◆ **Prompt**
From the records that follow, copy every line in which "zawsze" appears.

◆ **Entries shown**
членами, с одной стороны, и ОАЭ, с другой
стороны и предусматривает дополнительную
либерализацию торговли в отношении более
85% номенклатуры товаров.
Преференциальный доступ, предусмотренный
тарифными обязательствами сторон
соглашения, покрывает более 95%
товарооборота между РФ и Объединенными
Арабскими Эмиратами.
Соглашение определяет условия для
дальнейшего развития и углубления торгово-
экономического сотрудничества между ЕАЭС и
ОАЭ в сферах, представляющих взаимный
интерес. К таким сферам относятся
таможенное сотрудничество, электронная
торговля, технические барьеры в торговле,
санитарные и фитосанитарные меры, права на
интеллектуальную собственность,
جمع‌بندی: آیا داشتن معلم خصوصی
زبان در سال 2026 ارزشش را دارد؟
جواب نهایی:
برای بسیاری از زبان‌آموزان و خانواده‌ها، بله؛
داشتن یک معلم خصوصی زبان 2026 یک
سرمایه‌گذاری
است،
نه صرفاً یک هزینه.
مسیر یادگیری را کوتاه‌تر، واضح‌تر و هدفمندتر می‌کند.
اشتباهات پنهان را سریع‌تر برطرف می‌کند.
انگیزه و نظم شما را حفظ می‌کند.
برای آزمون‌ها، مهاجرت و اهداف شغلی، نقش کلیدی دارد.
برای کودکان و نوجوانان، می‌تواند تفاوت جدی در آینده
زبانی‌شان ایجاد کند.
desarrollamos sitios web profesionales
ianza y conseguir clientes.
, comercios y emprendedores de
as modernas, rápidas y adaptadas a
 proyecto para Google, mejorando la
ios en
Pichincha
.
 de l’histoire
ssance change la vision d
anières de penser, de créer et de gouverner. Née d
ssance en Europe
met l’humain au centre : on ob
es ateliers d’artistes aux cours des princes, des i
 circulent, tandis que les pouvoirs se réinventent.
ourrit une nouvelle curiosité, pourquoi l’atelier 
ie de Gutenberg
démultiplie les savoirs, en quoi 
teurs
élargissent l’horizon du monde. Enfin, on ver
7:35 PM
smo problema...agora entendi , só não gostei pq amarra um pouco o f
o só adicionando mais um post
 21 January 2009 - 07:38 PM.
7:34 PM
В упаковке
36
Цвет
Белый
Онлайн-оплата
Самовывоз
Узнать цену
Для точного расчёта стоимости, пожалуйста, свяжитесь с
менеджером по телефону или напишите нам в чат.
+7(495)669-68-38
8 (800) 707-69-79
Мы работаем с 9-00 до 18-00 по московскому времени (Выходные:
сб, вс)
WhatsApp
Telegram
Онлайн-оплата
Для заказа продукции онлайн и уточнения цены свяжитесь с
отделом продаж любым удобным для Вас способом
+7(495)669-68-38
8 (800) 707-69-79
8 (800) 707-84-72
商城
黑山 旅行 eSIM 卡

...

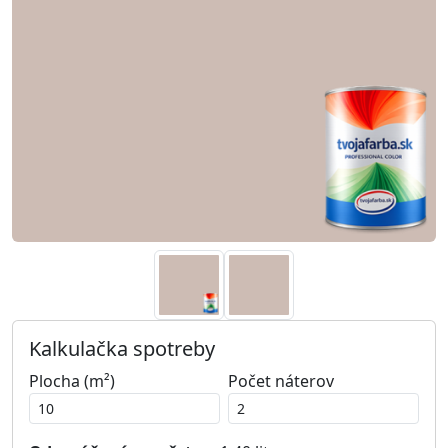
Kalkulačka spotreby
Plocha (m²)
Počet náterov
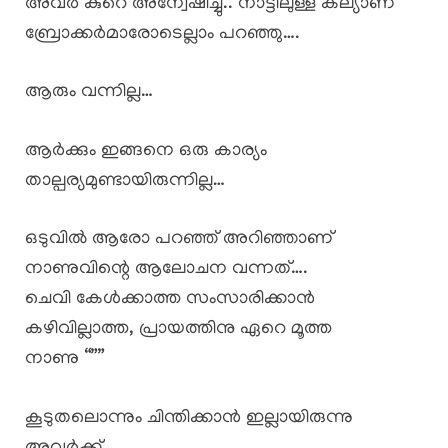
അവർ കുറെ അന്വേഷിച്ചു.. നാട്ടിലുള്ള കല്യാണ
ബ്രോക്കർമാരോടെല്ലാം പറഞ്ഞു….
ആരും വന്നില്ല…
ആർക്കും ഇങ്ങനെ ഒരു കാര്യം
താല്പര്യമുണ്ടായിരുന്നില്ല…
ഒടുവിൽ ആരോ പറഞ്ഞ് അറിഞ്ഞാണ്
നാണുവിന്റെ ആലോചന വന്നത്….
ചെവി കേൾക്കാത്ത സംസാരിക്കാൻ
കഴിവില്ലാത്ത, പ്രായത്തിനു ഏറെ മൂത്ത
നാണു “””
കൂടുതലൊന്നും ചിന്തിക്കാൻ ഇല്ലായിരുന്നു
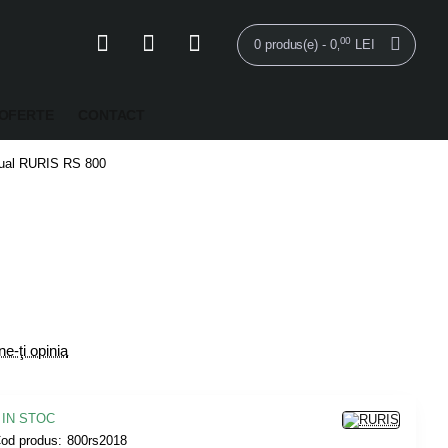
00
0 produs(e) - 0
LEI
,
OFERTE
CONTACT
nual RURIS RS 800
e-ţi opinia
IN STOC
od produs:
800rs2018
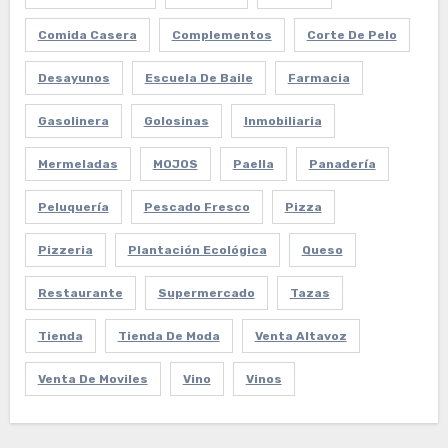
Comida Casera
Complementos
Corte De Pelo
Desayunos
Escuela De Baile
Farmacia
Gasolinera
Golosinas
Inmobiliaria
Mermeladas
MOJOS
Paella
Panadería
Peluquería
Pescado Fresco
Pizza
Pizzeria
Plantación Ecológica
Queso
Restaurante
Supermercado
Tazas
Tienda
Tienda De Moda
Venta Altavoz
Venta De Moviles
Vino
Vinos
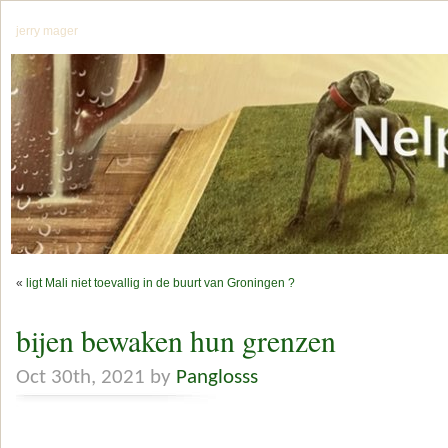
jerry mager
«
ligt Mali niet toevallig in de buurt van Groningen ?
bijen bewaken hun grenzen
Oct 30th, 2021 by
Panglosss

---

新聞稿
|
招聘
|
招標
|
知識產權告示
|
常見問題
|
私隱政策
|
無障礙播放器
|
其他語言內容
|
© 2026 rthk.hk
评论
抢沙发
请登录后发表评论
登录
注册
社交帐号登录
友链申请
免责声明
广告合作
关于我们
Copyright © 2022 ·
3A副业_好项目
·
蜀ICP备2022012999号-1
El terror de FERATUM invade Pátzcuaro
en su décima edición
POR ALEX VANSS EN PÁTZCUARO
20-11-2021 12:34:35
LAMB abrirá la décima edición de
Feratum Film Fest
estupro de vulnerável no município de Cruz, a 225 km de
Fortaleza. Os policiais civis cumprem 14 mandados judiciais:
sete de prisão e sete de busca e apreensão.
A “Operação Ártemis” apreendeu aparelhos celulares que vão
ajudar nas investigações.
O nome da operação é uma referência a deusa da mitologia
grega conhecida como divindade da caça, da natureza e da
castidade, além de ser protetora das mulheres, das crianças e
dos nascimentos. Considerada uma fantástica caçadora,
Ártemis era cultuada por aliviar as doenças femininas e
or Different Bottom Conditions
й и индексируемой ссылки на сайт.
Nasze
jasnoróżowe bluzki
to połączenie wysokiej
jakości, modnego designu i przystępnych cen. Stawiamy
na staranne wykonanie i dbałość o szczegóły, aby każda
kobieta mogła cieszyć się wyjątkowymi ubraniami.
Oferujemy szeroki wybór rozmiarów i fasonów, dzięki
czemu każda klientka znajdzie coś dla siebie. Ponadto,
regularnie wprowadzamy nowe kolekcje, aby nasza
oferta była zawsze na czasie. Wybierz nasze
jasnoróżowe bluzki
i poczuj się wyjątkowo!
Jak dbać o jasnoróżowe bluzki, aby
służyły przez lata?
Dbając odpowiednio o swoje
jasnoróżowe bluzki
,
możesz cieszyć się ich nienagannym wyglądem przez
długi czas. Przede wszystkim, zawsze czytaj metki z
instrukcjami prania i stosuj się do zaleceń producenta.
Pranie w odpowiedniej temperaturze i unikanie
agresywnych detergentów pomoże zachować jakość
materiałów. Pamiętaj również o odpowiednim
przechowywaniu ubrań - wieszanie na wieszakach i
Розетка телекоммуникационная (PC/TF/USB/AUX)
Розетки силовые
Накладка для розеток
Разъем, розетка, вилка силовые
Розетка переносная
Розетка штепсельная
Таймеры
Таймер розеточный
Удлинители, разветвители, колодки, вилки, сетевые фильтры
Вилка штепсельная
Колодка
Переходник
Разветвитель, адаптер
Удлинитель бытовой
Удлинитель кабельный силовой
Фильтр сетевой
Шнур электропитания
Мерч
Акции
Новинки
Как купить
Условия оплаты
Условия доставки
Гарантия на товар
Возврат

◆ **Task answer**
oferta była zawsze na czasie. Wybierz nasze
długi czas. Przede wszystkim, zawsze czytaj metki z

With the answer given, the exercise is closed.